7/20. AI Supercluster: NVIDIA DGX Platform Evolution

From DGX H100 to DGX B200 to GB200 NVL72

Sep 25, 2024

Introduction
Architectural Evolution and System Variants
Performance and Scalability
Power and Cooling Advancements
Physical Configuration and Data Center Requirements
Inter-Node Networking
Memory Innovations
Software Evolution: CUDA and NCCL
Security Features
Conclusion

1. Introduction

NVIDIA's AI Platforms like the DGX series are at the forefront of AI computing infrastructure, enabling advancements in natural language processing, computer vision, and scientific simulations. The progression from DGX H100 to DGX B200 to GB200 NVL72 represent a major advancement in AI hardware capabilities, directly affecting the scale and complexity of models that researchers and companies can train and deploy.

Each generation introduces improvements to memory architecture, interconnect technologies, and software stack. These advancements collectively enhance the capabilities of AI computing infrastructure, allowing for faster training of larger models and more efficient inference at scale.

2. Architectural Evolution and System Variants

The NVIDIA DGX system line has seen considerable evolution since the introduction of the DGX H100. This evolution has taken two primary paths: iterative updates on standalone systems which have incorporated more and more powerful compute and also the shift towards integrated CPU-GPU architectures and the modularity required for truly massive datacenter an supercomputing applications.

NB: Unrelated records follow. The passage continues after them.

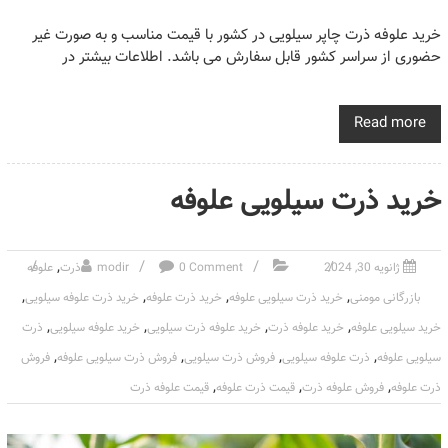
خرید علوفه ذرت چاپر سیلویی در کشور با قیمت مناسب و به صورت غیر
حضوری از سراسر کشور قابل سفارش می باشد. اطلاعات بیشتر در
Read more
خرید ذرت سیلویی علوفه
,
ژانویه 30, 2024
0 Comment
modir
ذرت
علوفه
,
,
,
,
بازرگانی مومنی
خرید ذرت سیلویی علوفه
خرید ذرت علوفه
خرید ذرت علوفه سیلویی
,
,
,
,
خرید سیلویی علوفه
خرید علوفه ذرت
خرید علوفه ذرت سیلویی
خرید علوفه سیلویی
ذرت
,
,
,
,
سیلویی علوفه
ذرت علوفه سیلویی
فروش ذرت سیلویی
فروش ذرت سیلویی علوفه
فروش
,
,
,
ذرت علوفه
فروش علوفه ذرت
قیمت ذرت علوفه
قیمت علوفه ذرت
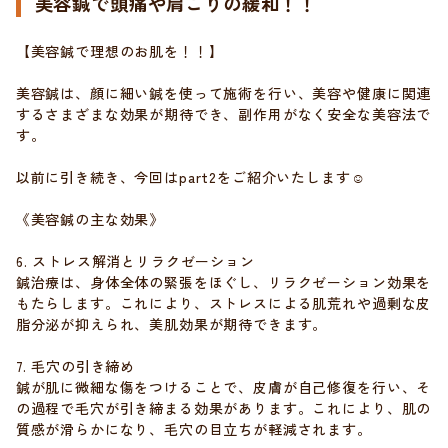
美容鍼で頭痛や肩こりの緩和！！
【美容鍼で理想のお肌を！！】
美容鍼は、顔に細い鍼を使って施術を行い、美容や健康に関連
するさまざまな効果が期待でき、副作用がなく安全な美容法で
す。
以前に引き続き、今回はpart2をご紹介いたします☺
《美容鍼の主な効果》
6. ストレス解消とリラクゼーション
鍼治療は、身体全体の緊張をほぐし、リラクゼーション効果を
もたらします。これにより、ストレスによる肌荒れや過剰な皮
脂分泌が抑えられ、美肌効果が期待できます。
7. 毛穴の引き締め
鍼が肌に微細な傷をつけることで、皮膚が自己修復を行い、そ
の過程で毛穴が引き締まる効果があります。これにより、肌の
質感が滑らかになり、毛穴の目立ちが軽減されます。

Iterative Updates of standalone systems: DGX H100 → DGX B200

The first evolutionary path involves iterative updates to the GPU architecture of standalone systems while maintaining overall system compatibility. This path includes:

DGX H100: The baseline system, featuring NVIDIA H100 GPUs.
DGX H200: An iteration introducing H200 GPUs with improved memory capacity and bandwidth.
DGX B200: The latest iteration, incorporating B200 GPUs with further enhancements.

These systems maintain architectural continuity with the H100, allowing for easier upgrades and integration into existing clusters. The primary improvements in each iteration focus on:

Increased GPU memory capacity
Higher memory bandwidth
Improved FP8 performance for AI workloads
Enhanced energy efficiency

For organizations with existing DGX H100 clusters, upgrading to DGX H200 or DGX B200 systems can provide a performance boost without requiring a complete infrastructure overhaul. These upgrades are particularly beneficial for workloads that are memory-bound or require higher precision calculations.

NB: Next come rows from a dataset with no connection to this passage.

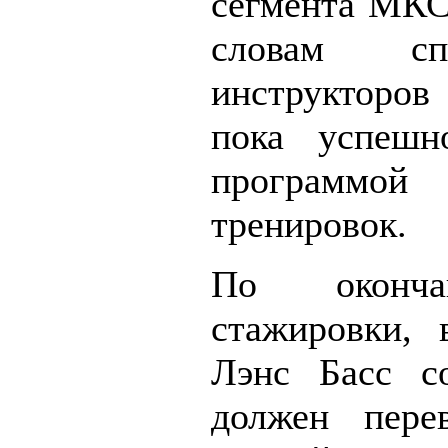
сегмента МКС
словам сп
инструкторов
пока успешн
программой
тренировок.
По оконча
стажировки, 
Лэнс Басс со
должен пере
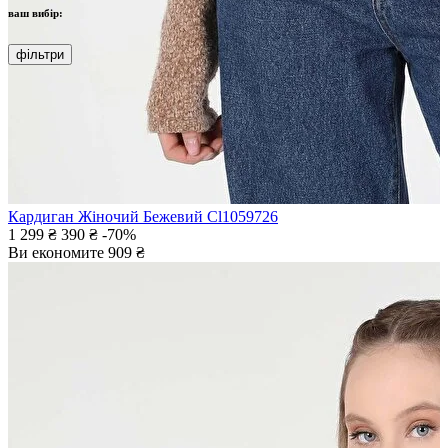
ваш вибір:
фільтри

Integrated CPU-GPU Architecture: DGX GH200 & GB200 NVL72

The second evolutionary path represents a more fundamental shift in system design:

DGX GH200: Introduces the Grace Hopper architecture, combining NVIDIA Grace CPUs with Hopper GPUs.
GB200 NVL72: The latest iteration, pairing Grace CPUs with Blackwell GPUs in a modular system.

This path marks a departure from traditional discrete CPU-GPU designs, offering a tightly integrated architecture that provides several key innovations:

Unified memory architecture between CPU and GPU
Reduced latency for CPU-GPU communication
Improved energy efficiency through tighter integration
Optimized memory coherence and data sharing

For new deployments, "greenfield" projects, the DGX GH200 can accelerate AI workloads that require frequent CPU-GPU interaction or benefit from large shared memory pools. For the most massive scale deployments, the GB200 NVL72 architecture offers modularity, and potential to support interconnecting 8 GB200 NVL72 systems, totaling 576 GPUs in a single NVLink domain.

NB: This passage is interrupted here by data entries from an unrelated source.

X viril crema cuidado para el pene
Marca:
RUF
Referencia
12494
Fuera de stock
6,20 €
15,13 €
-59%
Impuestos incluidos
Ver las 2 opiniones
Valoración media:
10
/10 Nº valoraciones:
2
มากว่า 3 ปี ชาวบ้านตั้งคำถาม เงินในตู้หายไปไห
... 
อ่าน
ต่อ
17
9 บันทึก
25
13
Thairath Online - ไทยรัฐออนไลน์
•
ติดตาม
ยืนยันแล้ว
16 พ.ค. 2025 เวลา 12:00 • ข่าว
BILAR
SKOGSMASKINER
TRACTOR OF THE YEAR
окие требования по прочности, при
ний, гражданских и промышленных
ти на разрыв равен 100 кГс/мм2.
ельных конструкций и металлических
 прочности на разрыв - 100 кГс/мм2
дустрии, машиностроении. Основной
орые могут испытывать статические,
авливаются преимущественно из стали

3. Performance and Scalability

To illustrate the evolution across DGX generations, consider the following comparison table:

This table outlines the evolution of NVIDIA's DGX systems, showcasing significant advancements in GPU technology, system architecture, and performance metrics. Note: petaFLOPS are for AI Training workload assuming FP8.

Key observations include:

A steady increase in total petaFLOPS (FP8) from 100 in the DGX H100 to 3300 in the GB200 NVL72, representing a 33-fold improvement.
Performance efficiency (FLOPS/$) directly represents how much computational power you get for each dollar spent on the system. A higher value indicates better cost efficiency. It improves consistently across generations, with the GB200 NVL7 offering the best value at 2224 MFLOPS per dollar.
- DGX B200: 1283 MFLOPS/$ (87.3% improvement over H200)
- GB200 NVL72: 2224 MFLOPS/$ (28.8% improvement over GH200)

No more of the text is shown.